When the draw for men's singles at this year's Australian Open was announced, fans of Roger Federer and Rafa Nadal were left arguing over who has the tougher matches. For 17th seed Federer, it was No.10 Tomas Berdych in the third round, No. 5 Kei Nishikori in the fourth and a meeting with World No. 1 Andy Murray in the quarter-final.

For 9th seed Nadal, it was young Alexander Zverev (the man touted to be the World No. 1 in the near future & the man who defeated Federer a week earlier) in the third round, a resurgent Gael Monfils in the fourth, World No. 3 Milos Raonic in the quarter-final & then Novak Djokovic in the semi-final.

A hop, skip and a jump later, on the second Sunday of the first Grand Slam of 2017, the two legends from the game have rode on imperious performances and a series of fortunate events to set up perhaps the most glorious chapter in their rivalry, yet.

Source: b'No. 18? Or No. 15? / Reuters'

Let's be clear, had World No. 119 Denis Istomin not dispatched Djokovic off, had Mischa Zverev not stunned Andy Murray into submission by serve & volley, the 35th meeting between Federer and Nadal would not be about to unfold.

But as it stands, two of the greatest players to have picked up a tennis racket, have beaten the odds & beaten younger players at their prime to set up perhaps the most-anticipated final in modern tennis history.
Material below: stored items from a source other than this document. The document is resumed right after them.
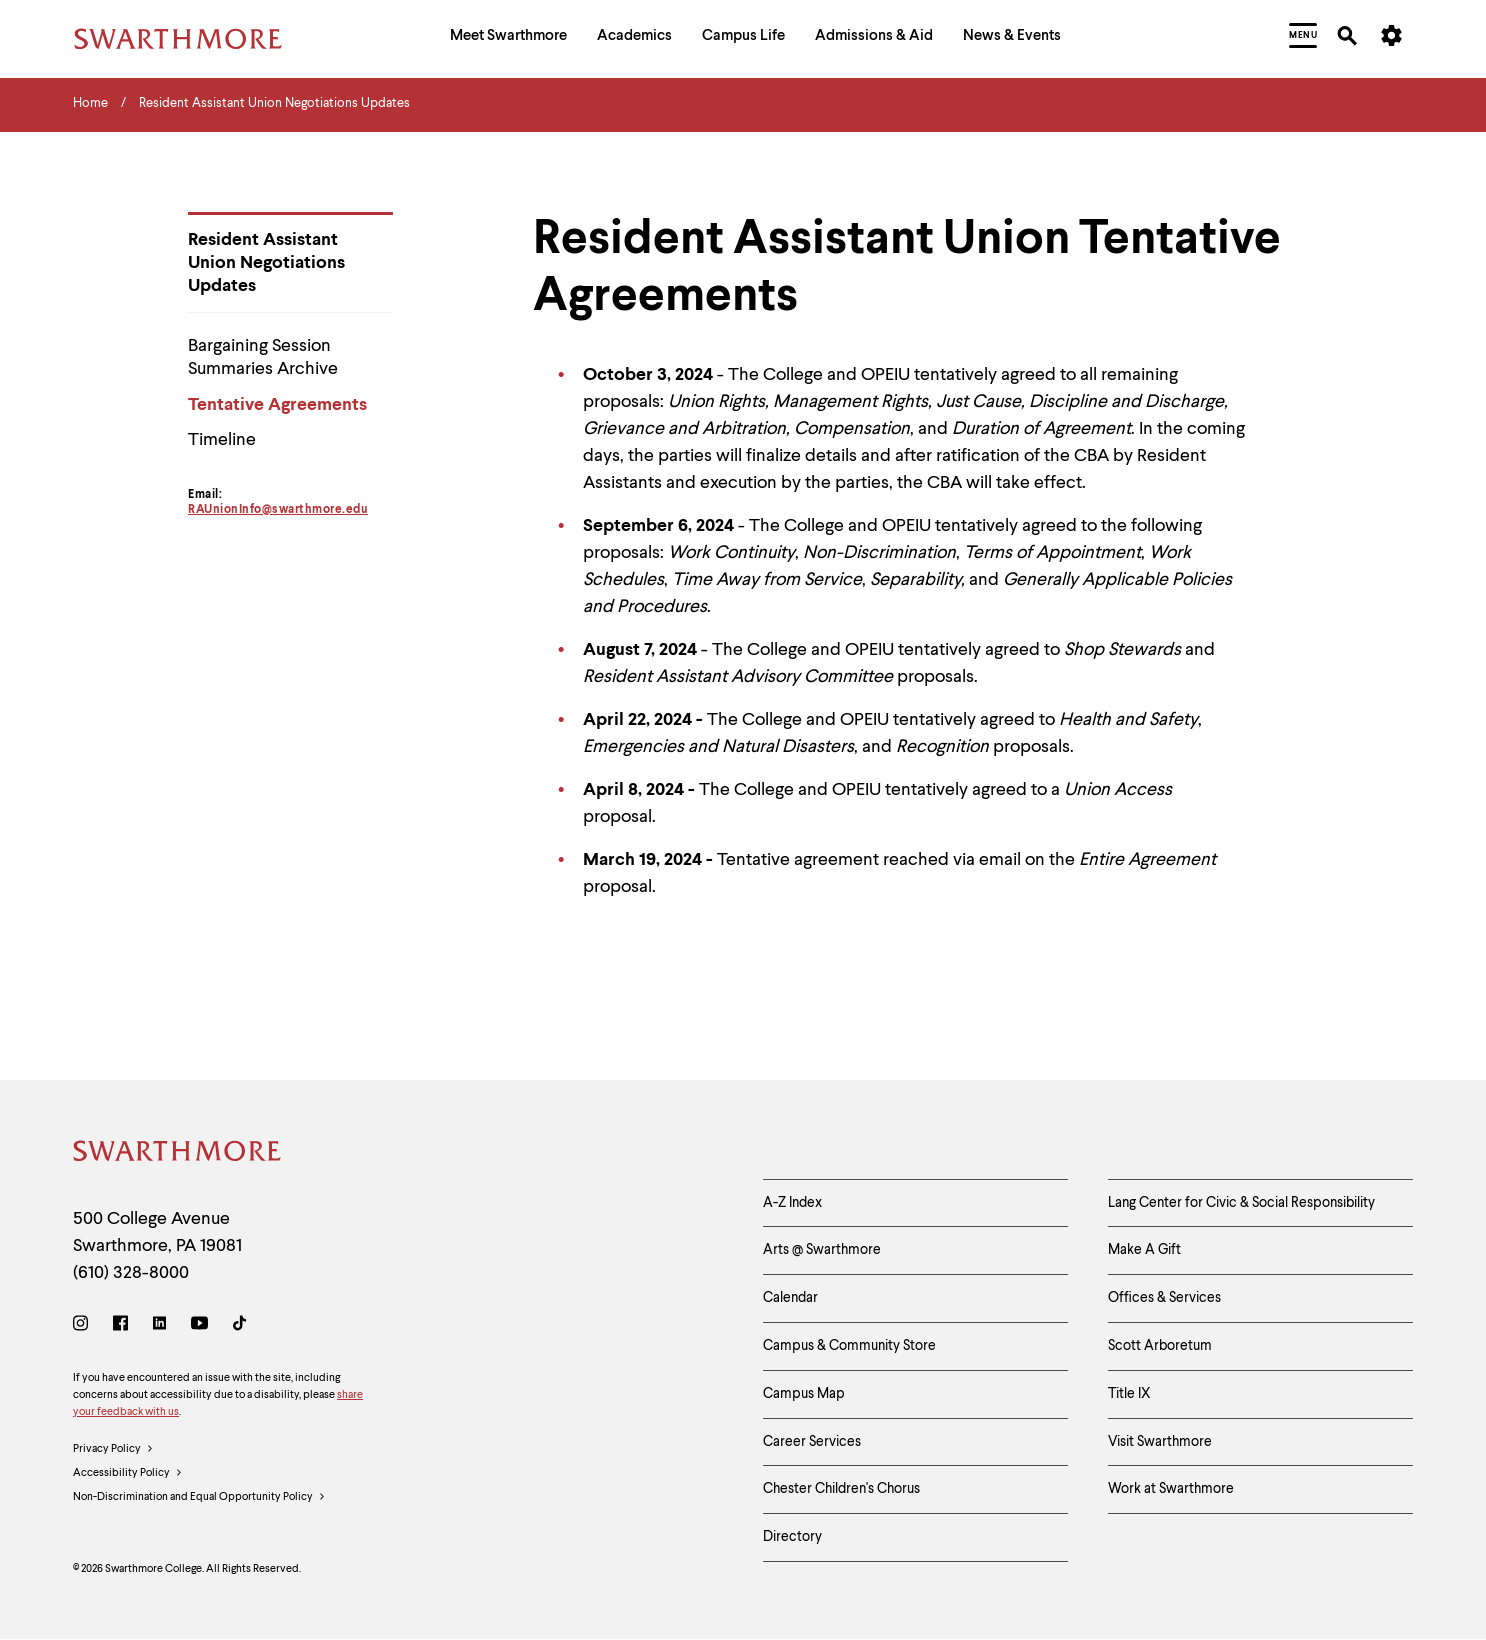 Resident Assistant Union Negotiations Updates (266, 263)
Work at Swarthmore (1171, 1489)
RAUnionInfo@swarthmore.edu (278, 510)
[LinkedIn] (159, 1326)
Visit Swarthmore (1160, 1442)
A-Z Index (792, 1203)
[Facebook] (120, 1326)
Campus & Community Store (849, 1346)
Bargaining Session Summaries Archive (263, 357)
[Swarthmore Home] (178, 1154)
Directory (792, 1537)
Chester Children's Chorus (841, 1489)
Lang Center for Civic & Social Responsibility (1241, 1203)
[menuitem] (508, 38)
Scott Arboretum (1160, 1346)
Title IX (1129, 1394)
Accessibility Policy (128, 1474)
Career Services (812, 1442)
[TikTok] (239, 1326)
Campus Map (804, 1394)
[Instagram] (84, 1326)
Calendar (790, 1298)
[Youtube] (199, 1326)
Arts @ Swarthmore (822, 1250)
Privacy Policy (113, 1450)
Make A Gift (1144, 1250)
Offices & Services (1164, 1298)
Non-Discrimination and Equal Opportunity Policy (199, 1498)
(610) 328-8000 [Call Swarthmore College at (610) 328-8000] (131, 1273)
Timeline (222, 440)
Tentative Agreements (277, 405) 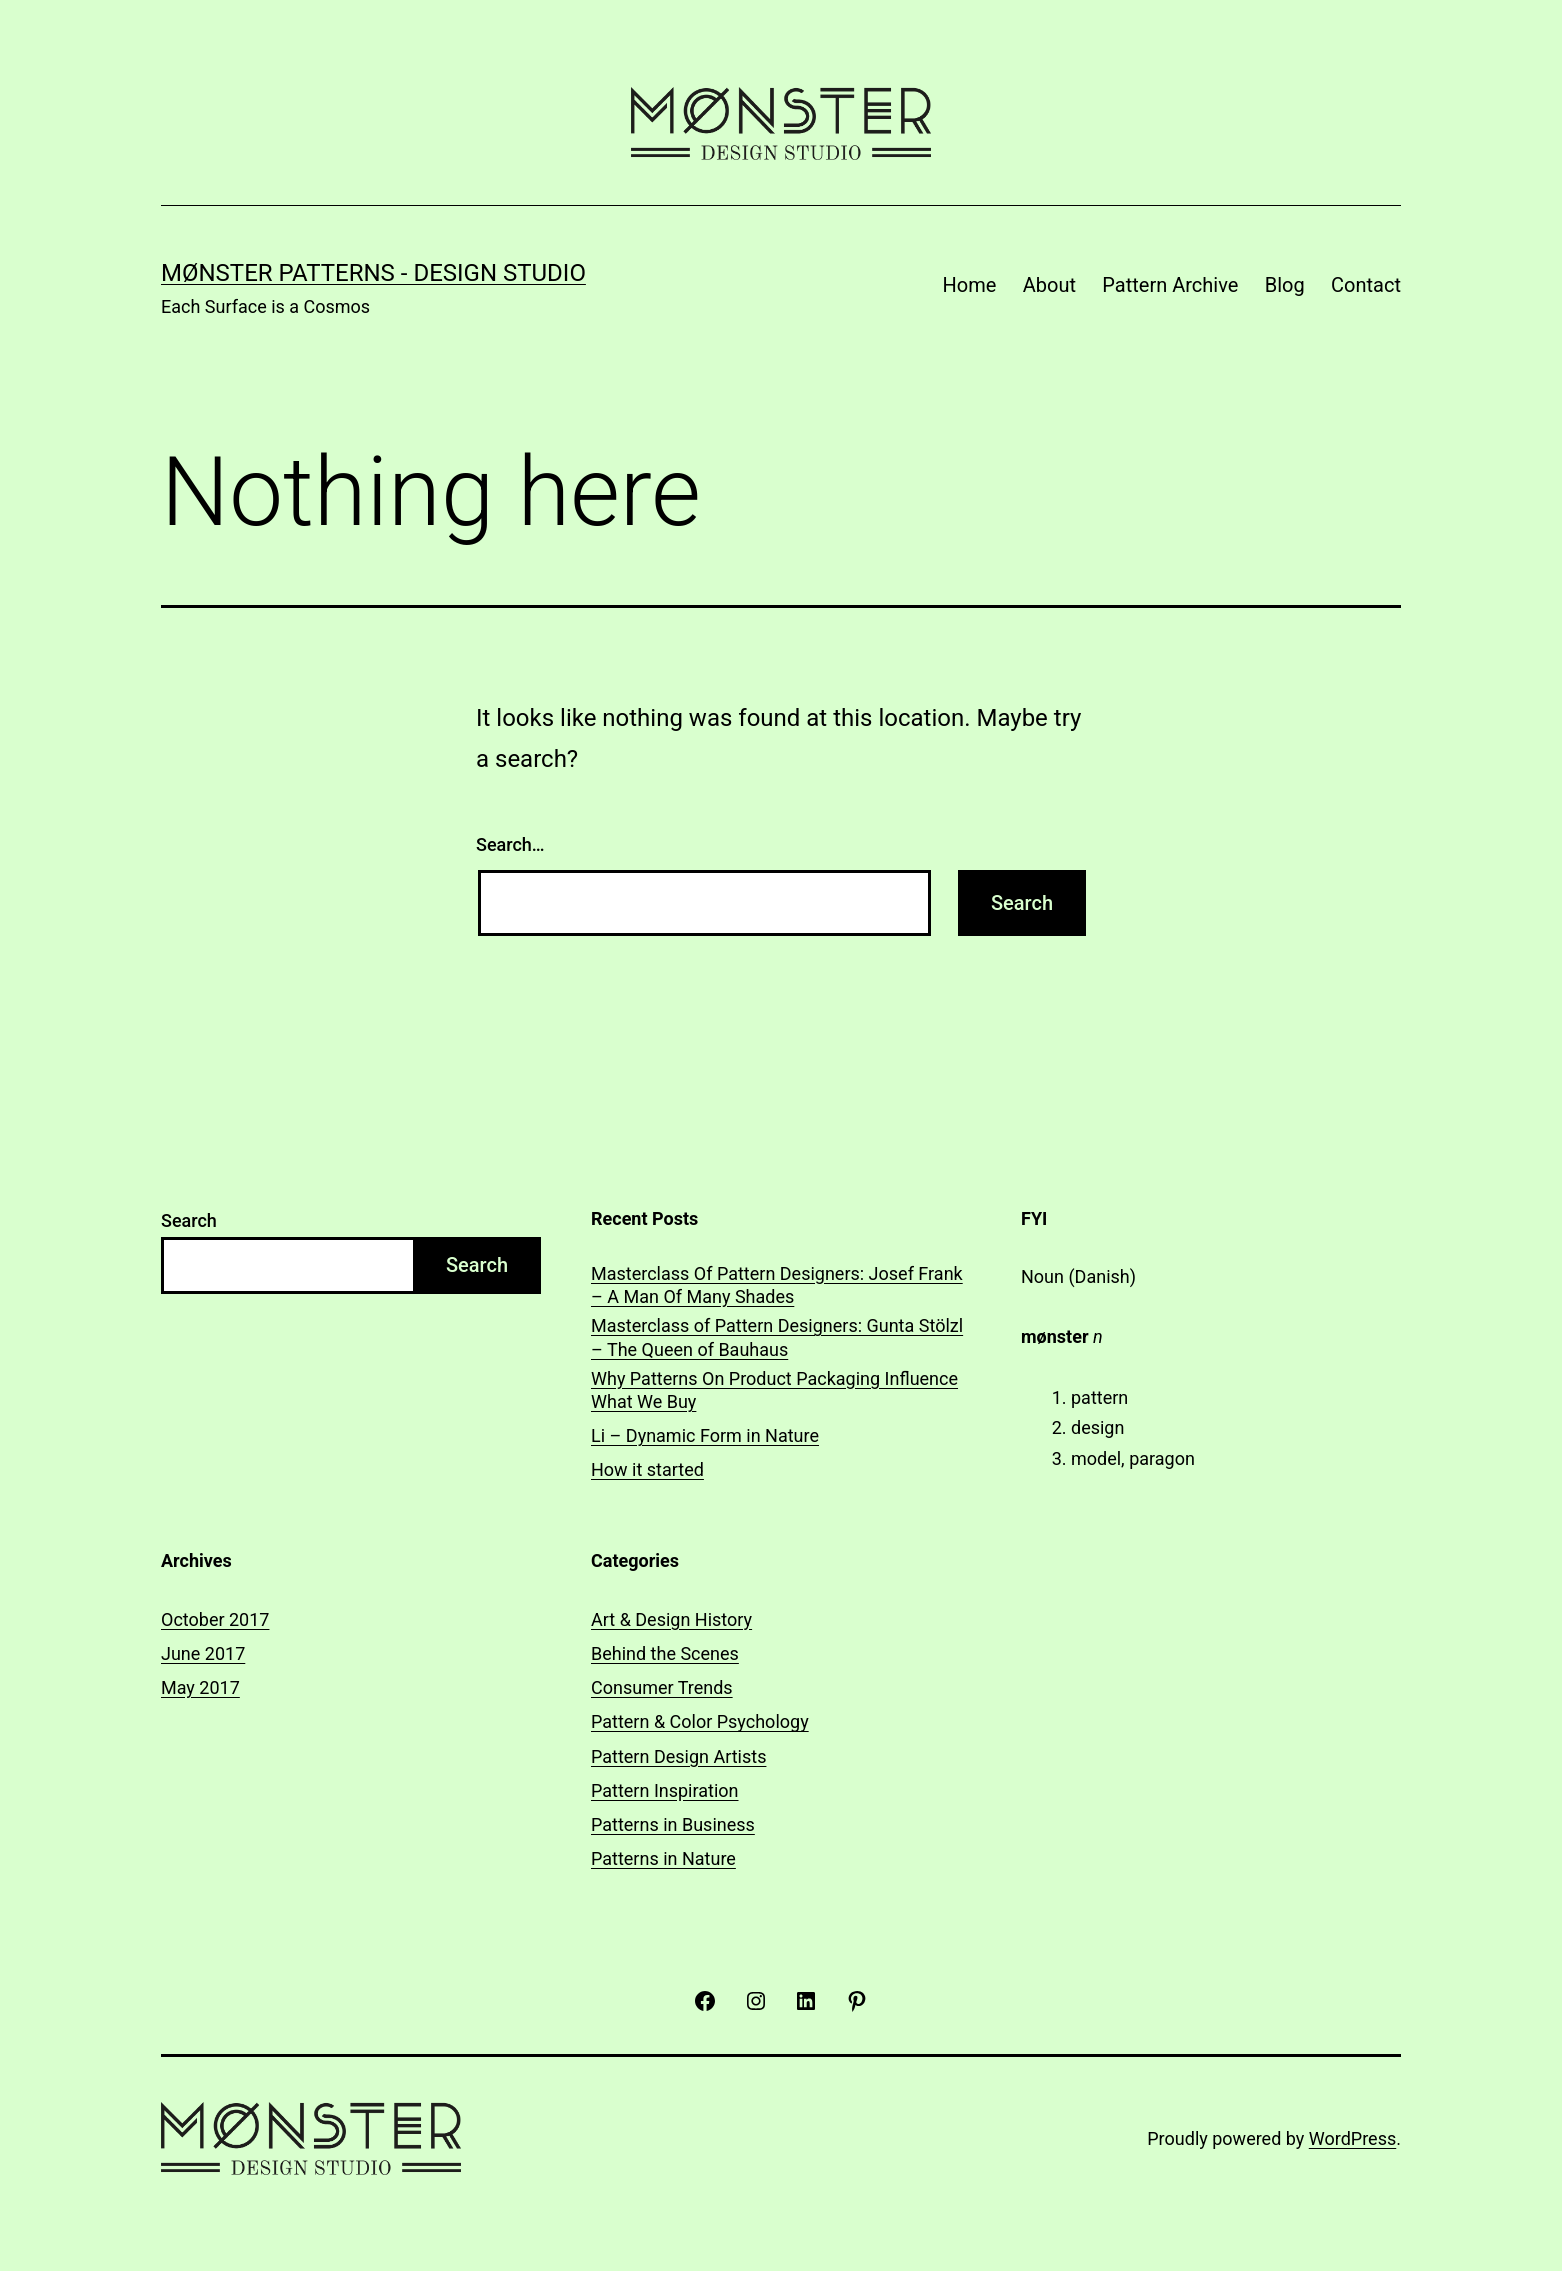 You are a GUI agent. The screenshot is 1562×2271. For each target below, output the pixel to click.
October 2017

The rivalry is as storied as it is lop-sided. In the 34 meetings between the two, Nadal has won 23. In their 8 Grand Slam finals against each other, Nadal has won six. The last time Federer won a major final against Nadal was in Wimbledon 2007, a decade back. 

But this rivalry transcends numbers. It transcends tennis. It's about two great champions, both of them with legitimate claims to be called the greatest of all time, who have given it all for the game but shown a camaraderie unlike any outside the tennis courts that has captivated their fans. When Federer was crying at the very arena where they will meet on Sunday after yet another final defeat, Nadal picked up the trophy and the first words he said were: 'I'm sorry, Roger. I know how it feels.' When Federer was asked about a potential final against Nadal after his semi-final match, he said: 'I'm Rafa's No. 1 fan.'

It's the respect that they have shared over the years, in addition to the sublime tennis they have played, that makes this rivalry so compelling. There is no ego. There are no grudges. There is only mutual admiration. There is only humility. There is only a treasure trove of memories that have stretched over 12 years since they met each other for the first time in 2004, when a 17-year-old Nadal broke out on the scene. 

Source: b'Foes on court, friend off it / Image: AFP'

Make no mistake, when they take center-stage at the Rod Laver Arena, the camaraderie will be restricted to photo-ops before the match and the ceremony afterwards. When the umpire says 'Love-all, play,' it will be all about the tennis.

Grigor Dimitrov, after his defeat to Nadal in the epic semi-final, summed it up perfectly:

"I just know that two of the greatest players of tennis are going to square off on Sunday, and it's going to be a freakin' amazing match."

And when they play, where ever you are watching it from, make sure you soak it all in. Only fools would write them off after they have shown what they are capable of in Melbourne over the last fortnight, but the stars might not align this perfectly again to let them take on each other in a major final. 

So, celebrate every rally. Exasperate over every unforced error. Be amazed at every winner they hit. Enjoy every point. Celebrate each other's win. It might be Federer's 18th, or it might be Nadal's 15th, but for us it is yet another chance to relive the experience of watching them perform magic from across the net against each other at the biggest stage.